# Load data

In [22]:
!pip install -q evaluate streamlit colab-xterm

In [23]:
import kagglehub

path = kagglehub.dataset_download("akashdesarda/squad-v11")
print("Path to dataset files:", path)

Using Colab cache for faster access to the 'squad-v11' dataset.
Path to dataset files: /kaggle/input/squad-v11


In [24]:
import pandas as pd

data = pd.read_csv(path+"/SQuAD-v1.1.csv")
for col in ['title', 'context', 'question', 'answer']:
    data[col] = data[col].str.lower()
data.head()

Unnamed: 0,title,context,question,answer,answer_start,answer_end
0,university_of_notre_dame,"architecturally, the school has a catholic cha...",to whom did the virgin mary allegedly appear i...,saint bernadette soubirous,515,541
1,university_of_notre_dame,"architecturally, the school has a catholic cha...",what is in front of the notre dame main building?,a copper statue of christ,188,213
2,university_of_notre_dame,"architecturally, the school has a catholic cha...",the basilica of the sacred heart at notre dame...,the main building,279,296
3,university_of_notre_dame,"architecturally, the school has a catholic cha...",what is the grotto at notre dame?,a marian place of prayer and reflection,381,420
4,university_of_notre_dame,"architecturally, the school has a catholic cha...",what sits on top of the main building at notre...,a golden statue of the virgin mary,92,126


# Model selection

## BERT

In [25]:
# Load model directly
from transformers import AutoTokenizer, AutoModelForQuestionAnswering

tokenizer = AutoTokenizer.from_pretrained("google-bert/bert-large-uncased-whole-word-masking-finetuned-squad")
BERT_model = AutoModelForQuestionAnswering.from_pretrained("google-bert/bert-large-uncased-whole-word-masking-finetuned-squad")

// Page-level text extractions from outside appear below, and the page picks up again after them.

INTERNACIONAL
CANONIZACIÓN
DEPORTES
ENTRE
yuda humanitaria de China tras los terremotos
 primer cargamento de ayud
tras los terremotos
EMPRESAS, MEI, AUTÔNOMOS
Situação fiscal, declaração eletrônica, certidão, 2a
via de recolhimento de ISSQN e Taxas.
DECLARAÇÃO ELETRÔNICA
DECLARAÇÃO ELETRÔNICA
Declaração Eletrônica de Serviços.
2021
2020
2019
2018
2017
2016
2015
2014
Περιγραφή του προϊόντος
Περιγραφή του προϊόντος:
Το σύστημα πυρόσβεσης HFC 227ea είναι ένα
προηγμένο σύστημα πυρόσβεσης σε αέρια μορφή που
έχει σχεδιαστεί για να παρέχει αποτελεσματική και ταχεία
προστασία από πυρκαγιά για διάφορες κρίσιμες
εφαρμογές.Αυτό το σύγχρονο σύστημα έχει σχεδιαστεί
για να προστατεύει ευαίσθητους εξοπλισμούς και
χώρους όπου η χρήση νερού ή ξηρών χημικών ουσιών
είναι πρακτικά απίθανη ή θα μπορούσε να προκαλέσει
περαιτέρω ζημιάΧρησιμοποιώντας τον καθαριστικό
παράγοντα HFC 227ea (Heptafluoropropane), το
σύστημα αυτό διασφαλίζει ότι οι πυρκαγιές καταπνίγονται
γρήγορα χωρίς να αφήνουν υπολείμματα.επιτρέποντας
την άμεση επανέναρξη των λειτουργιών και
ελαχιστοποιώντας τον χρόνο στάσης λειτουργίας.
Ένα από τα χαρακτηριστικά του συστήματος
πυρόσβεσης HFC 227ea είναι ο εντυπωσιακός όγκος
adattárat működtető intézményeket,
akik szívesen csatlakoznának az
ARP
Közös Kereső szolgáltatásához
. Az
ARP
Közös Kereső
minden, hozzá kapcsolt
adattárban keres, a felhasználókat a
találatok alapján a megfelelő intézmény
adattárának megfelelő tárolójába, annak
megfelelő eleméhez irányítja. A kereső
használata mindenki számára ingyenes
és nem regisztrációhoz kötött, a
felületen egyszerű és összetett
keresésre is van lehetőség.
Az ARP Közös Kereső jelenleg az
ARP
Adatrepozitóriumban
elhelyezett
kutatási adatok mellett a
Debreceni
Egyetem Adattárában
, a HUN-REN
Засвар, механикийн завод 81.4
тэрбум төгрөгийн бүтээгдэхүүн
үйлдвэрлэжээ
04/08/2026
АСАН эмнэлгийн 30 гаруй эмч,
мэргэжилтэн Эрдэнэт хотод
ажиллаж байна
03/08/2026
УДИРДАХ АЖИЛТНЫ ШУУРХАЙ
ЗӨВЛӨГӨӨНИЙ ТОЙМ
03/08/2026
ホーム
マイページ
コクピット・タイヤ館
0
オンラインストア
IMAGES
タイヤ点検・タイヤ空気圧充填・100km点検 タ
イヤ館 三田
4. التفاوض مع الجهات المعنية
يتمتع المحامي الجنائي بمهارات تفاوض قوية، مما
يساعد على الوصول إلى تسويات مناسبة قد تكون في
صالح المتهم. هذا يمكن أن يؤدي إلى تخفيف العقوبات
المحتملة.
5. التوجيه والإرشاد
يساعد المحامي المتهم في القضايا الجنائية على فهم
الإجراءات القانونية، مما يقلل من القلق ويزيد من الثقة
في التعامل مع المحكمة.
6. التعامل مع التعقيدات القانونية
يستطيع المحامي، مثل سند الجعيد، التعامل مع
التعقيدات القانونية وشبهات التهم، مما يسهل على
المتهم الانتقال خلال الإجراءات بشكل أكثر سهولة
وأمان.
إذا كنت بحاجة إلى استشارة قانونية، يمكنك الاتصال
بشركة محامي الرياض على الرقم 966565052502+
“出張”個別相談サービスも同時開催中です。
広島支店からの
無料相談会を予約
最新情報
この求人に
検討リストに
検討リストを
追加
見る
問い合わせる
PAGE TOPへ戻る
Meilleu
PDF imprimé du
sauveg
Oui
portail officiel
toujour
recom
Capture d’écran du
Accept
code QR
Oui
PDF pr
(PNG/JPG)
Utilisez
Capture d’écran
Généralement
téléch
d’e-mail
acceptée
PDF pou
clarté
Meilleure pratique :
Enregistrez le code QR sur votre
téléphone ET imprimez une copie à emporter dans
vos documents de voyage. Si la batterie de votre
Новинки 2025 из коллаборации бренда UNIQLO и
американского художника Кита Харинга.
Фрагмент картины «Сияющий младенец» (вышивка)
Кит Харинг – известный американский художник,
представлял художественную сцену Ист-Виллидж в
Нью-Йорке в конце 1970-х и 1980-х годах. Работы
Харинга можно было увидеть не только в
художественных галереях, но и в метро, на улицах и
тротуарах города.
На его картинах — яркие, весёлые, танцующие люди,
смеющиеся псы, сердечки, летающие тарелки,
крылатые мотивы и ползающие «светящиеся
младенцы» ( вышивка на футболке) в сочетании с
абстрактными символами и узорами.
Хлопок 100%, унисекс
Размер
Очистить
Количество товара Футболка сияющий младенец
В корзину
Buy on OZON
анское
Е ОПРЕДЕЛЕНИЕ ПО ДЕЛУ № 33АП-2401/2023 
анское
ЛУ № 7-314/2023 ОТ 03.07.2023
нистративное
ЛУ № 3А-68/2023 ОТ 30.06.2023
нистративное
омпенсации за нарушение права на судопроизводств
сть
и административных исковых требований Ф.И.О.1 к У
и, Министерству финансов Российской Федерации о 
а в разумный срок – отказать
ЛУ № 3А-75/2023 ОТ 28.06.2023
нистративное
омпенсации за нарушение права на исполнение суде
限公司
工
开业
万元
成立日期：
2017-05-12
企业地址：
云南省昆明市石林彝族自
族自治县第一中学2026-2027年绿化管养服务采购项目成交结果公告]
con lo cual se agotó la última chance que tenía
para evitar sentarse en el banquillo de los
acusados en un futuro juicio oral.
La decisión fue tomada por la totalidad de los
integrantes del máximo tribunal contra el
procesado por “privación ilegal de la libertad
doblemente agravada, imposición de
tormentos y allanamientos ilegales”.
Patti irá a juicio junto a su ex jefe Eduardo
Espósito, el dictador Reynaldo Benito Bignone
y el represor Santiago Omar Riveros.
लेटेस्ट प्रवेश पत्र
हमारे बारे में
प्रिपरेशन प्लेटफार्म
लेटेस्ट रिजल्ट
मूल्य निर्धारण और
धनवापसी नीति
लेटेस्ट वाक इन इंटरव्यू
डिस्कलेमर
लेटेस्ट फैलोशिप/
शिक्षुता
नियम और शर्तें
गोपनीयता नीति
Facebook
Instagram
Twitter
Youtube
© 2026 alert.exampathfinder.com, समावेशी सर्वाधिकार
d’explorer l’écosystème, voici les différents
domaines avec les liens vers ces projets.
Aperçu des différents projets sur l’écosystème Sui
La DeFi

Some weights of the model checkpoint at google-bert/bert-large-uncased-whole-word-masking-finetuned-squad were not used when initializing BertForQuestionAnswering: ['bert.pooler.dense.bias', 'bert.pooler.dense.weight']
- This IS expected if you are initializing BertForQuestionAnswering from the checkpoint of a model trained on another task or with another architecture (e.g. initializing a BertForSequenceClassification model from a BertForPreTraining model).
- This IS NOT expected if you are initializing BertForQuestionAnswering from the checkpoint of a model that you expect to be exactly identical (initializing a BertForSequenceClassification model from a BertForSequenceClassification model).


In [26]:
from transformers import BertForQuestionAnswering
import torch
from tqdm import tqdm

predictions = []

for i in tqdm(range(1000)):
    question = data["question"][i]
    context = data["context"][i]
    inputs = tokenizer.encode_plus(question, context, return_tensors="pt", truncation=True, max_length=512)

    with torch.no_grad():
        outputs = BERT_model(**inputs)
        start_logits = outputs.start_logits
        end_logits = outputs.end_logits

    start_idx = torch.argmax(start_logits)
    end_idx = torch.argmax(end_logits) + 1

    answer = tokenizer.convert_tokens_to_string(
        tokenizer.convert_ids_to_tokens(inputs["input_ids"][0][start_idx:end_idx])
    )
    predictions.append({answer})

100%|██████████| 1000/1000 [45:07<00:00,  2.71s/it]


In [27]:
import evaluate

metric = evaluate.load("squad")
references = [
    {"id": str(i), "answers": {"text": [data["answer"][i]], "answer_start": [data["answer_start"][i]]}}
    for i in range(len(predictions))
]
formatted_predictions = [{"id": str(i), "prediction_text": list(predictions[i])[0]} for i in range(len(predictions))]
results = metric.compute(predictions=formatted_predictions, references=references)
print(results)

{'exact_match': 79.1, 'f1': 87.30905782126362}


## RoBERTa

In [28]:
# Load model directly
from transformers import AutoTokenizer, AutoModelForQuestionAnswering

tokenizer = AutoTokenizer.from_pretrained("deepset/roberta-base-squad2")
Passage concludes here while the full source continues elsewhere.